* _TASK ITEM_:
Keep images out and repeat all data exactly.

* _RECORDS PROVIDED_:
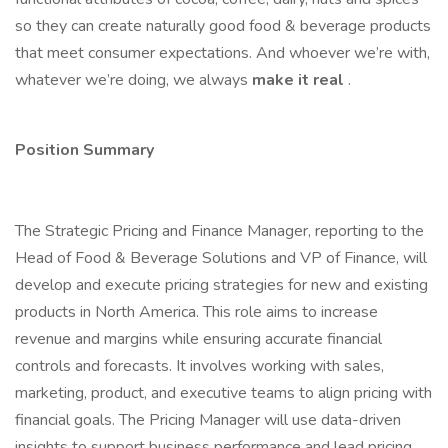
so they can create naturally good food & beverage products
that meet consumer expectations. And whoever we’re with,
whatever we’re doing, we always
make it real
.
Position Summary
The Strategic Pricing and Finance Manager, reporting to the
Head of Food & Beverage Solutions and VP of Finance, will
develop and execute pricing strategies for new and existing
products in North America. This role aims to increase
revenue and margins while ensuring accurate financial
controls and forecasts. It involves working with sales,
marketing, product, and executive teams to align pricing with
financial goals. The Pricing Manager will use data-driven
insights to support business performance and lead pricing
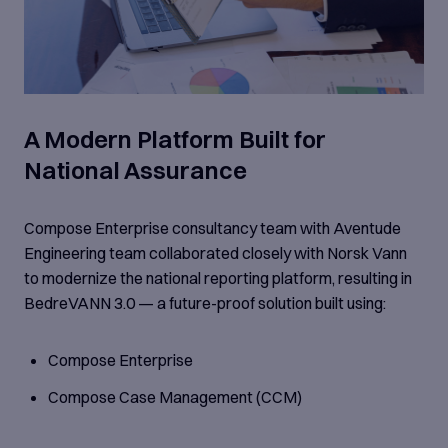
A Modern Platform Built for
National Assurance
Compose Enterprise consultancy team with Aventude
Engineering team collaborated closely with Norsk Vann
to modernize the national reporting platform, resulting in
BedreVANN 3.0 — a future-proof solution built using:
Compose Enterprise
Compose Case Management (CCM)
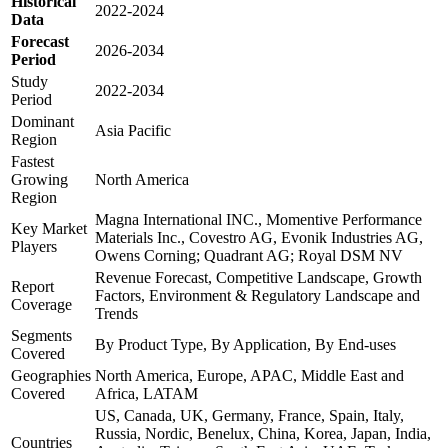
Historical
2022-2024
Data
Forecast
2026-2034
Period
Study
2022-2034
Period
Dominant
Asia Pacific
Region
Fastest
Growing
North America
Region
Magna International INC., Momentive Performance
Key Market
Materials Inc., Covestro AG, Evonik Industries AG,
Players
Owens Corning; Quadrant AG; Royal DSM NV
Revenue Forecast, Competitive Landscape, Growth
Report
Factors, Environment & Regulatory Landscape and
Coverage
Trends
Segments
By Product Type, By Application, By End-uses
Covered
Geographies
North America, Europe, APAC, Middle East and
Covered
Africa, LATAM
US, Canada, UK, Germany, France, Spain, Italy,
Russia, Nordic, Benelux, China, Korea, Japan, India,
Countries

* _OUTPUT FOR THIS TASK_:
so they can create naturally good food & beverage products
that meet consumer expectations. And whoever we’re with,
whatever we’re doing, we always
make it real
.
Position Summary
The Strategic Pricing and Finance Manager, reporting to the
Head of Food & Beverage Solutions and VP of Finance, will
develop and execute pricing strategies for new and existing
products in North America. This role aims to increase
revenue and margins while ensuring accurate financial
controls and forecasts. It involves working with sales,
marketing, product, and executive teams to align pricing with
financial goals. The Pricing Manager will use data-driven
insights to support business performance and lead pricing
A Modern Platform Built for
National Assurance
Compose Enterprise consultancy team with Aventude
Engineering team collaborated closely with Norsk Vann
to modernize the national reporting platform, resulting in
BedreVANN 3.0 — a future-proof solution built using:
Compose Enterprise
Compose Case Management (CCM)
Historical
2022-2024
Data
Forecast
2026-2034
Period
Study
2022-2034
Period
Dominant
Asia Pacific
Region
Fastest
Growing
North America
Region
Magna International INC., Momentive Performance
Key Market
Materials Inc., Covestro AG, Evonik Industries AG,
Players
Owens Corning; Quadrant AG; Royal DSM NV
Revenue Forecast, Competitive Landscape, Growth
Report
Factors, Environment & Regulatory Landscape and
Coverage
Trends
Segments
By Product Type, By Application, By End-uses
Covered
Geographies
North America, Europe, APAC, Middle East and
Covered
Africa, LATAM
US, Canada, UK, Germany, France, Spain, Italy,
Russia, Nordic, Benelux, China, Korea, Japan, India,
Countries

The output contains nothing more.